ACTION ITEM.
Your answer should be the lines below from the one with "Granskningsuppdrag" to the one with "részének bármilyen módszerrel", both included, given again exactly and with nothing added.

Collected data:

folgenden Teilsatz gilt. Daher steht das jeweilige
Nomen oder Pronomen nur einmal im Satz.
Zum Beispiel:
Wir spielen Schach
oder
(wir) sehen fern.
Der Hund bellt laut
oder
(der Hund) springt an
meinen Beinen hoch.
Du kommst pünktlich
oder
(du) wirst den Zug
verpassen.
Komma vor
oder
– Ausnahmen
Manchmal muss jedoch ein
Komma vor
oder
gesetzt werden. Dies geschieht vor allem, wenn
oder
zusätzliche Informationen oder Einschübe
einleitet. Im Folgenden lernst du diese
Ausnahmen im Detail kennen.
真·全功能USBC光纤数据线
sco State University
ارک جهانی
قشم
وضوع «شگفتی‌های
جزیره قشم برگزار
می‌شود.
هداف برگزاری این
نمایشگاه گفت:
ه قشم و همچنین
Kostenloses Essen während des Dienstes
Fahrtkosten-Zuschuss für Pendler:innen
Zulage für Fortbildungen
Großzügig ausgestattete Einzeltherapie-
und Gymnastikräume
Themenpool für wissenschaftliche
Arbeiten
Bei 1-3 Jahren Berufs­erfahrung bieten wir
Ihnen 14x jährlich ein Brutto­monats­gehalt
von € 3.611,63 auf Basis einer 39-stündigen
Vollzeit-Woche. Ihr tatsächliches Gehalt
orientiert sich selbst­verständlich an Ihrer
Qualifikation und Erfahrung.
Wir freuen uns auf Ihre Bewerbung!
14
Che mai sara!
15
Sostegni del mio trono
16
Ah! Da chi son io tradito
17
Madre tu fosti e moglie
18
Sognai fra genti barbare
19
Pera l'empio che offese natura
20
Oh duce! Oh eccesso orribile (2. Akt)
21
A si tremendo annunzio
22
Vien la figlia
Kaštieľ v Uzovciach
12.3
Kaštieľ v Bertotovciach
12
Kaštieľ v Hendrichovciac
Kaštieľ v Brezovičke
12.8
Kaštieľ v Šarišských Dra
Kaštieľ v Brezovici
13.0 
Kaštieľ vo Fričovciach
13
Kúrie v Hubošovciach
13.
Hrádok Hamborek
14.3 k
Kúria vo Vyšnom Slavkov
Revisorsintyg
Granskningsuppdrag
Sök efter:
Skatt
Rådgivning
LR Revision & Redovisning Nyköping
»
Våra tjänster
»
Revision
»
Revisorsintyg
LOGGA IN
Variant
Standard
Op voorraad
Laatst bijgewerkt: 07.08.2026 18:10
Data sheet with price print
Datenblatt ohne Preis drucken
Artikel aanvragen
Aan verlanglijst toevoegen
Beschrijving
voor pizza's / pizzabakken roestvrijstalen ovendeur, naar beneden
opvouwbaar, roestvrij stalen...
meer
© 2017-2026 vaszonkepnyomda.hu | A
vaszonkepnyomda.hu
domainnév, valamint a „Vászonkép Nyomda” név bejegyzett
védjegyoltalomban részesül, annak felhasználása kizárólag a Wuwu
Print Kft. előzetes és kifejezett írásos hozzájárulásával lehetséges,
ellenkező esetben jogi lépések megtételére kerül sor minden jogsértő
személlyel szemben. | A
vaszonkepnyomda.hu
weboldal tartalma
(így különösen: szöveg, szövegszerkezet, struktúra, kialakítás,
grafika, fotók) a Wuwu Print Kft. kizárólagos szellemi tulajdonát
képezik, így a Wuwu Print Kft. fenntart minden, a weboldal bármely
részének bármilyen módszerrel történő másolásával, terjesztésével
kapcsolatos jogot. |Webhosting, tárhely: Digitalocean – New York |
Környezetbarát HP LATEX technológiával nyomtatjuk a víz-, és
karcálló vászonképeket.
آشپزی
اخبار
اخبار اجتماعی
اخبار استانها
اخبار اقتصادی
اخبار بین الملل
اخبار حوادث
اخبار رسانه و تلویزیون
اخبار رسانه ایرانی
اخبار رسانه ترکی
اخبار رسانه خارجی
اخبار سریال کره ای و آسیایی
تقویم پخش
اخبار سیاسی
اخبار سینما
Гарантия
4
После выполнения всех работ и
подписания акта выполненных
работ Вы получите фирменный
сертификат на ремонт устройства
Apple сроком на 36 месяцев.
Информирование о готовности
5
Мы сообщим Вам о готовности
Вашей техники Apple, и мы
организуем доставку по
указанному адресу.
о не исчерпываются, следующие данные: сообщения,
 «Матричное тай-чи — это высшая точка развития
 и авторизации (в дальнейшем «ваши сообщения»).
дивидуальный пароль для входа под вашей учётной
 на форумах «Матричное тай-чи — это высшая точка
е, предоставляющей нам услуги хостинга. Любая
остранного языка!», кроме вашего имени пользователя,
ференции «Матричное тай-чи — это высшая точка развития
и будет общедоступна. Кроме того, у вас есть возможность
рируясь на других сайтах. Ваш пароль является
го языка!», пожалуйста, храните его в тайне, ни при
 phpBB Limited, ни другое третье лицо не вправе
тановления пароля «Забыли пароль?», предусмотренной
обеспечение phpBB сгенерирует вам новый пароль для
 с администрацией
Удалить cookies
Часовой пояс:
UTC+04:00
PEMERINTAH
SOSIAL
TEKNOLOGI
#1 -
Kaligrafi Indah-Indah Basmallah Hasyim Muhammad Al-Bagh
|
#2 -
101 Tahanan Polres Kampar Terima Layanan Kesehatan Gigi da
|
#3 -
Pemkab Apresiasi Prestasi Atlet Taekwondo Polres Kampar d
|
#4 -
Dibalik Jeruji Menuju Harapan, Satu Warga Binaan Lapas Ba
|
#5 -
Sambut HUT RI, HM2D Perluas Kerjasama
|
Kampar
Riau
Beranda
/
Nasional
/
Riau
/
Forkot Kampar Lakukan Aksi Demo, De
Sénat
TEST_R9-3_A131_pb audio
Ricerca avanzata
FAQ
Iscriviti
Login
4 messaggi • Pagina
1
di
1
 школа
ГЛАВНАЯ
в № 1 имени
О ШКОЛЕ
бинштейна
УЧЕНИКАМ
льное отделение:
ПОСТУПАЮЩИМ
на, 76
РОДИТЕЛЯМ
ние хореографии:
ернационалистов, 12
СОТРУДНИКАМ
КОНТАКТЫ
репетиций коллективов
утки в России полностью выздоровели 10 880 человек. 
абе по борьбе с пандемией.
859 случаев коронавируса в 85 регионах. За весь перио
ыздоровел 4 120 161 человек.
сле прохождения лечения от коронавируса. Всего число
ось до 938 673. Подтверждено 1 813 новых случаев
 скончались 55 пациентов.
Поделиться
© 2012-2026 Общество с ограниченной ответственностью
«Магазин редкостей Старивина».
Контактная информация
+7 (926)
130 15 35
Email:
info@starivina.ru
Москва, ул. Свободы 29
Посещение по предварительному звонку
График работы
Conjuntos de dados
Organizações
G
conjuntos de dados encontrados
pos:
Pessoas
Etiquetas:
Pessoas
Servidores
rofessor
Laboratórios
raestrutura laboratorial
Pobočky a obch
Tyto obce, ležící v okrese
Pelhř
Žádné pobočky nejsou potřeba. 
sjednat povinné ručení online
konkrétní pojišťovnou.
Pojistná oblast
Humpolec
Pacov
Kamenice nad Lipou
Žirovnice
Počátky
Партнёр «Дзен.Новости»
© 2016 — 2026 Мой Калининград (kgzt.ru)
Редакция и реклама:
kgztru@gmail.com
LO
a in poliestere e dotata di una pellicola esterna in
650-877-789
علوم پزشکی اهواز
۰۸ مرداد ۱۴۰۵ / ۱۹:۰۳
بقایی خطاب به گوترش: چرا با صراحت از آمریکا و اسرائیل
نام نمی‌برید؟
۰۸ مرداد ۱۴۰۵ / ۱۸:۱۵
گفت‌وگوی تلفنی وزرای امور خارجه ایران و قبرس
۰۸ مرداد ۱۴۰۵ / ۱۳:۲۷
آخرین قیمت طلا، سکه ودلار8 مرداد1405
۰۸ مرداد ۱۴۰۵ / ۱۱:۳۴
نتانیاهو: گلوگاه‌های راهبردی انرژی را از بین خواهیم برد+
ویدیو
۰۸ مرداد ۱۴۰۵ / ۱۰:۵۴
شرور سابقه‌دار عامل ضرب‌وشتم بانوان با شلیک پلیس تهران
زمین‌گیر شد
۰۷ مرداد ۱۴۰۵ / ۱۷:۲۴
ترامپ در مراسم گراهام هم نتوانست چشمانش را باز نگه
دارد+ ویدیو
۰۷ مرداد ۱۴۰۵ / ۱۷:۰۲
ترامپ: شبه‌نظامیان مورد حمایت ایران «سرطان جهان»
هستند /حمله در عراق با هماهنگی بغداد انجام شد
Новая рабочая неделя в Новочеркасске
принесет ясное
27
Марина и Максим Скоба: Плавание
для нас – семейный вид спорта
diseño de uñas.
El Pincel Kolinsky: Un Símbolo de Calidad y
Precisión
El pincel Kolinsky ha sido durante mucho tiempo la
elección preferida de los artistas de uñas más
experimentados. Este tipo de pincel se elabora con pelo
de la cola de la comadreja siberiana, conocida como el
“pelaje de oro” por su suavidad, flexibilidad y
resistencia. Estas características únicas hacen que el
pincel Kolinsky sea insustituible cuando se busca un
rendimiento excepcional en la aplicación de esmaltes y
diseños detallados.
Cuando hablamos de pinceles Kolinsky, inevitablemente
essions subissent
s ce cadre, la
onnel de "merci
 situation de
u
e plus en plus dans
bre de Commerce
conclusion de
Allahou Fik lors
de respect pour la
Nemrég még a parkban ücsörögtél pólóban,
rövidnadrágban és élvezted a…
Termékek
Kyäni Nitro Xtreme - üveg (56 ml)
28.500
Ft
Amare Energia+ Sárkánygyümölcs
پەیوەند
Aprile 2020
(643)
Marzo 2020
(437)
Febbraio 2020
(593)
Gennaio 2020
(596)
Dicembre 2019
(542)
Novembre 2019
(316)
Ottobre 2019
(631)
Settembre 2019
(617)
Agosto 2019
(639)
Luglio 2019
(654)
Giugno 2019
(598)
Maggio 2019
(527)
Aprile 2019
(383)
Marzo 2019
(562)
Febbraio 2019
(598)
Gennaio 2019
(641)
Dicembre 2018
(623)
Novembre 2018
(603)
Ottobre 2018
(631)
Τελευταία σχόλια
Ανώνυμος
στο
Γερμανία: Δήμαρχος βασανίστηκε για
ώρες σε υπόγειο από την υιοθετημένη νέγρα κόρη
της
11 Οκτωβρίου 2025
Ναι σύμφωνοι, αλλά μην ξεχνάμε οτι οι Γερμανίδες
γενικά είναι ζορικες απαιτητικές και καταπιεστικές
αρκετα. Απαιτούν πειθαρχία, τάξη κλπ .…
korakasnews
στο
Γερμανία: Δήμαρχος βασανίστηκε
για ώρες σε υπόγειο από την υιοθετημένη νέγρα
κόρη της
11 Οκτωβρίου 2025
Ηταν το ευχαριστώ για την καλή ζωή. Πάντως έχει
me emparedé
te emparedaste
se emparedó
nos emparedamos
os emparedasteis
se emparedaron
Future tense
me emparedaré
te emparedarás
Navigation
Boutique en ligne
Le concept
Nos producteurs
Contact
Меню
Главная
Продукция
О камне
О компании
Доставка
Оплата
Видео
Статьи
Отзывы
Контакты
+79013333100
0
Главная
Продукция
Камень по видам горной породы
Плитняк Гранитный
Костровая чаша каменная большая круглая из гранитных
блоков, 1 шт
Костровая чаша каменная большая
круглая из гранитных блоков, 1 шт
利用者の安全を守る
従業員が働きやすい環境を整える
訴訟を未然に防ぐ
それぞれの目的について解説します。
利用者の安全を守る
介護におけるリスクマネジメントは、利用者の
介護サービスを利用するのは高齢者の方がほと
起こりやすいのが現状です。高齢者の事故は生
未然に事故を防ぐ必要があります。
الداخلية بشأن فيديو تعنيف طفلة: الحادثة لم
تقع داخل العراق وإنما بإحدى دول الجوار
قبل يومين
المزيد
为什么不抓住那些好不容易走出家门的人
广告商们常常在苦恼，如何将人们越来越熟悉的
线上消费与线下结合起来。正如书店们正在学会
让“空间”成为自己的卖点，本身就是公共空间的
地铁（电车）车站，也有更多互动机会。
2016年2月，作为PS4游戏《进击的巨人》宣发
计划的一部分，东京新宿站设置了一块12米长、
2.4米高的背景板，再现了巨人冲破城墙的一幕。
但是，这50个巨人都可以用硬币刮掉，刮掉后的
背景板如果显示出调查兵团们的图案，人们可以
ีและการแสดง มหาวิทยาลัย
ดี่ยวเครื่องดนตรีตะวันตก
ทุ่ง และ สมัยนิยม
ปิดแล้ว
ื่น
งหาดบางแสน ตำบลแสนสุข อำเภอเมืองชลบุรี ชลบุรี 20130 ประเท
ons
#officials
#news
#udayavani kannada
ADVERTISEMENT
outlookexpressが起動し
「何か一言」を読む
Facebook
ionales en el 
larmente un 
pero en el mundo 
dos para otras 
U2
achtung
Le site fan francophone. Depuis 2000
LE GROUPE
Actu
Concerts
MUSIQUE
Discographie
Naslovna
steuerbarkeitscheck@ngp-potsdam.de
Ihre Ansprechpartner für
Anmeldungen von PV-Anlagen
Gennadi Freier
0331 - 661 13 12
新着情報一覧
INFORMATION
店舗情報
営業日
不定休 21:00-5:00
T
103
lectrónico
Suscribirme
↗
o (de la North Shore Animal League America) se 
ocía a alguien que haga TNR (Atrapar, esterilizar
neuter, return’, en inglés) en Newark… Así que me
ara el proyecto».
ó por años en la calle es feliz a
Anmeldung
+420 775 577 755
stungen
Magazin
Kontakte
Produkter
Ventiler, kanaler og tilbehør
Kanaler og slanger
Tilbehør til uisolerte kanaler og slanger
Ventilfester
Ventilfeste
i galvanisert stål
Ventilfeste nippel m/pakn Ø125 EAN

TASK OUTPUT.
Granskningsuppdrag
Sök efter:
Skatt
Rådgivning
LR Revision & Redovisning Nyköping
»
Våra tjänster
»
Revision
»
Revisorsintyg
LOGGA IN
Variant
Standard
Op voorraad
Laatst bijgewerkt: 07.08.2026 18:10
Data sheet with price print
Datenblatt ohne Preis drucken
Artikel aanvragen
Aan verlanglijst toevoegen
Beschrijving
voor pizza's / pizzabakken roestvrijstalen ovendeur, naar beneden
opvouwbaar, roestvrij stalen...
meer
© 2017-2026 vaszonkepnyomda.hu | A
vaszonkepnyomda.hu
domainnév, valamint a „Vászonkép Nyomda” név bejegyzett
védjegyoltalomban részesül, annak felhasználása kizárólag a Wuwu
Print Kft. előzetes és kifejezett írásos hozzájárulásával lehetséges,
ellenkező esetben jogi lépések megtételére kerül sor minden jogsértő
személlyel szemben. | A
vaszonkepnyomda.hu
weboldal tartalma
(így különösen: szöveg, szövegszerkezet, struktúra, kialakítás,
grafika, fotók) a Wuwu Print Kft. kizárólagos szellemi tulajdonát
képezik, így a Wuwu Print Kft. fenntart minden, a weboldal bármely
részének bármilyen módszerrel történő másolásával, terjesztésével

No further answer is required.